Collected data entries:

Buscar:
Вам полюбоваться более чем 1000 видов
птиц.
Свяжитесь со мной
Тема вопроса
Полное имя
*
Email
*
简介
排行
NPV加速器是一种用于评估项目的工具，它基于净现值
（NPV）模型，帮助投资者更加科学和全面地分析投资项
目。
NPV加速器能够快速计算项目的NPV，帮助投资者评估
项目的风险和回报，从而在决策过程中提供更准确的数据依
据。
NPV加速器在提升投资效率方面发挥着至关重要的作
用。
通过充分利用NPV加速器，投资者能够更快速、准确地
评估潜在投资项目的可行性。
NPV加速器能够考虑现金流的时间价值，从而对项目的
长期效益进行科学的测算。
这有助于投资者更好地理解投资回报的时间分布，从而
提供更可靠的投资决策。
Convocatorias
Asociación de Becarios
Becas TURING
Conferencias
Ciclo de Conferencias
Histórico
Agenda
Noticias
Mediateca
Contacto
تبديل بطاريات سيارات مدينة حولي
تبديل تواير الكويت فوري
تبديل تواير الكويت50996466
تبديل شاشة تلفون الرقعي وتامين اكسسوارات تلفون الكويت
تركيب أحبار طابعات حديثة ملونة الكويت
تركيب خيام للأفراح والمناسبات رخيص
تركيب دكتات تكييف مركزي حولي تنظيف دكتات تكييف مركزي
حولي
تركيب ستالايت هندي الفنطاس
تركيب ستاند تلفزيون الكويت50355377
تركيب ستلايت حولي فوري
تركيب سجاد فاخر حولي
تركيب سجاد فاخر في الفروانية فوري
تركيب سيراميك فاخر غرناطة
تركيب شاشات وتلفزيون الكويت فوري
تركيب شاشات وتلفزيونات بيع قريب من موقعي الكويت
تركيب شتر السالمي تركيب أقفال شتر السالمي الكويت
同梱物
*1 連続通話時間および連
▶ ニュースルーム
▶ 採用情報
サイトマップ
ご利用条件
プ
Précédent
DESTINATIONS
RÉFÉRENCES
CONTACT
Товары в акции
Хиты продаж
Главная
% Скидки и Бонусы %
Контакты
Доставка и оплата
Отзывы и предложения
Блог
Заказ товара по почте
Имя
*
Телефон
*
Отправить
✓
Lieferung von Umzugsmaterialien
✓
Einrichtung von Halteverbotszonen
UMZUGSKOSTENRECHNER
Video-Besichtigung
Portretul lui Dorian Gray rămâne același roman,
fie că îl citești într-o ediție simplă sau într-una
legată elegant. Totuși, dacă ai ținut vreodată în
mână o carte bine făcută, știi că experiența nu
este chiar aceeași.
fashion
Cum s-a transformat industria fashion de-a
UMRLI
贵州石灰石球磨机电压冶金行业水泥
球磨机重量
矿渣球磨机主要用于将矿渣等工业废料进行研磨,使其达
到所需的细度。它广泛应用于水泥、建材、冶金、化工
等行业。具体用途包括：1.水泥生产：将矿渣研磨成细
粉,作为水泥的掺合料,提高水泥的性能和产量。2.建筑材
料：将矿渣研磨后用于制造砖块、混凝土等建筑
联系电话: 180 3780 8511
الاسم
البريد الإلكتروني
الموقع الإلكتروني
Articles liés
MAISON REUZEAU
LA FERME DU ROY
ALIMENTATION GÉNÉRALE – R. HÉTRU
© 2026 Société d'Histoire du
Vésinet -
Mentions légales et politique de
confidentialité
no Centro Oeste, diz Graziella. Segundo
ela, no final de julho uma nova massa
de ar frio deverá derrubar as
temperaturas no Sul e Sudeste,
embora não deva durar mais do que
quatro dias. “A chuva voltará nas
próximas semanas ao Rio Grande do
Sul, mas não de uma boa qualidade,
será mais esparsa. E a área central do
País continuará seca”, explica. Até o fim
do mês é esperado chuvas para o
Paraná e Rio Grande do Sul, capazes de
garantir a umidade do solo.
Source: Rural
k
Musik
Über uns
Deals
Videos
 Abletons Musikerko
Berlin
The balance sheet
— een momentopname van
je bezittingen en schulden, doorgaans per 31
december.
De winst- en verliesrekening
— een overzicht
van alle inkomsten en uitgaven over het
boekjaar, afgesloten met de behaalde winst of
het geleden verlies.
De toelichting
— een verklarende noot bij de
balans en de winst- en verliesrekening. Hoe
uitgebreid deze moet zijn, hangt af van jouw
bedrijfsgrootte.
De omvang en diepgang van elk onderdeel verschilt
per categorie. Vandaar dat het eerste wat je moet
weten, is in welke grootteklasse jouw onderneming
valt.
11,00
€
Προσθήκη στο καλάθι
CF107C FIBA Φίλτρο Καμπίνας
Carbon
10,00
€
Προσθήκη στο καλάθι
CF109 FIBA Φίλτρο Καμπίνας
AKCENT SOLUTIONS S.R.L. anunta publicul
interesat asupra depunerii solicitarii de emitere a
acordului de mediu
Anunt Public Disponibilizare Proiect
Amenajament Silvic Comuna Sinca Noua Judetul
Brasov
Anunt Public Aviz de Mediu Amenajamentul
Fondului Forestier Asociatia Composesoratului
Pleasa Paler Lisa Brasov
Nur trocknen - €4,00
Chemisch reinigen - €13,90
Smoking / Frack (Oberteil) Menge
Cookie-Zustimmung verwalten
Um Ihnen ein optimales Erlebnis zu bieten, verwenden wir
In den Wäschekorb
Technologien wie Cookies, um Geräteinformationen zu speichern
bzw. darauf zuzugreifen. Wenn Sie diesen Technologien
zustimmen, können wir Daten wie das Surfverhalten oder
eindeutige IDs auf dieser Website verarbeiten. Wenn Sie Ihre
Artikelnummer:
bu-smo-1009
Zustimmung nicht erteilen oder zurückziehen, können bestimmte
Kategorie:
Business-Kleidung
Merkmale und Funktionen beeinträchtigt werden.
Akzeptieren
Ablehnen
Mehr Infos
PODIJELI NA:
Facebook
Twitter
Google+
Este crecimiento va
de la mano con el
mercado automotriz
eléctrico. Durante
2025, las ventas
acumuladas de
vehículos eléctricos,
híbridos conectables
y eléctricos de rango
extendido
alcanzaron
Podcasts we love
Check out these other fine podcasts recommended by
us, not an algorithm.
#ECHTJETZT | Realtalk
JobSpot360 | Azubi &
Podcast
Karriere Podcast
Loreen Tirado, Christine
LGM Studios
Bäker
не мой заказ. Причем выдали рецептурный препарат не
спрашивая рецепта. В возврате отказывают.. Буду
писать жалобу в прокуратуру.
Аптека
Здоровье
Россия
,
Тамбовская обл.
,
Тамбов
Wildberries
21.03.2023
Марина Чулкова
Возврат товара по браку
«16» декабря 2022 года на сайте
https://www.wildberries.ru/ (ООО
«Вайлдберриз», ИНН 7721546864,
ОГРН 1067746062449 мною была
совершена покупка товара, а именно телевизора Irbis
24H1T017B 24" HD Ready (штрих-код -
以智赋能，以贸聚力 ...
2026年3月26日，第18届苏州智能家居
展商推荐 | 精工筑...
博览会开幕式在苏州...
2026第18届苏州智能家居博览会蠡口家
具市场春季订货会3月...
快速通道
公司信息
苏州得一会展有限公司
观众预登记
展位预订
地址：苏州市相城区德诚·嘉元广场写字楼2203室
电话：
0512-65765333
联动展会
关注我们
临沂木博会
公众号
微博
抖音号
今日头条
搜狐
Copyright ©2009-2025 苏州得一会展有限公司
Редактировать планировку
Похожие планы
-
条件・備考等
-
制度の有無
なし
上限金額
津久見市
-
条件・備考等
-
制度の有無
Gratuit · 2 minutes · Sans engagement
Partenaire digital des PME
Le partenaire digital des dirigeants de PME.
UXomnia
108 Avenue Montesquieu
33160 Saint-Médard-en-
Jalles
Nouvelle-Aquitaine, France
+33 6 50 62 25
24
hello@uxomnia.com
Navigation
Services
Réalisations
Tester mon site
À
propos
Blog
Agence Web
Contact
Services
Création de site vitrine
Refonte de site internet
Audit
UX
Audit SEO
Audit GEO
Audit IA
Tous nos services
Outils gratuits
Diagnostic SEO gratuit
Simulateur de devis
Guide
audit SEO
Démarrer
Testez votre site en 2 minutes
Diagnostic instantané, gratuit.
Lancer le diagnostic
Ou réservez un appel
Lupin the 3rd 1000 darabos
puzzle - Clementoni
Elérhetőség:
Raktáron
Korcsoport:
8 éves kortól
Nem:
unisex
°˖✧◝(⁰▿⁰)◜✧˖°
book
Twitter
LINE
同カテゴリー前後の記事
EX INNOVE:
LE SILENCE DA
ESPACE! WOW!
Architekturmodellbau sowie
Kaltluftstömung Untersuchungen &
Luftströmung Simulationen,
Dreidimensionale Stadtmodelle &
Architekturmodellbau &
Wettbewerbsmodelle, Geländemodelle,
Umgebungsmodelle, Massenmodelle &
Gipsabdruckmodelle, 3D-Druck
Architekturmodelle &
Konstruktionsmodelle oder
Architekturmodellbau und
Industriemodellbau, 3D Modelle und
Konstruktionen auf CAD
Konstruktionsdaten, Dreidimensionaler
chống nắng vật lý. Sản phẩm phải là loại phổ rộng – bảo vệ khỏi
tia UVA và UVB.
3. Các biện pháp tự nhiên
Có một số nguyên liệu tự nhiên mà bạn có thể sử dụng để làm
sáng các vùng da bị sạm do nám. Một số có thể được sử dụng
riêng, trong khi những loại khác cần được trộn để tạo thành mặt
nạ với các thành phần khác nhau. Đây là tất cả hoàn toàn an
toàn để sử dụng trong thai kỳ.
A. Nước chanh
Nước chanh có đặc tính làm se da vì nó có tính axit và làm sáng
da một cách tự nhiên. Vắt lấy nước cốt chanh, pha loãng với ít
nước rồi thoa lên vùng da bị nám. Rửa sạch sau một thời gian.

Assigned task:
Above this instruction are the records; retype exactly the lines from the one containing "Merkmale und Funktionen" up to and including the one containing "года на сайте".

Answer area:
Merkmale und Funktionen beeinträchtigt werden.
Akzeptieren
Ablehnen
Mehr Infos
PODIJELI NA:
Facebook
Twitter
Google+
Este crecimiento va
de la mano con el
mercado automotriz
eléctrico. Durante
2025, las ventas
acumuladas de
vehículos eléctricos,
híbridos conectables
y eléctricos de rango
extendido
alcanzaron
Podcasts we love
Check out these other fine podcasts recommended by
us, not an algorithm.
#ECHTJETZT | Realtalk
JobSpot360 | Azubi &
Podcast
Karriere Podcast
Loreen Tirado, Christine
LGM Studios
Bäker
не мой заказ. Причем выдали рецептурный препарат не
спрашивая рецепта. В возврате отказывают.. Буду
писать жалобу в прокуратуру.
Аптека
Здоровье
Россия
,
Тамбовская обл.
,
Тамбов
Wildberries
21.03.2023
Марина Чулкова
Возврат товара по браку
«16» декабря 2022 года на сайте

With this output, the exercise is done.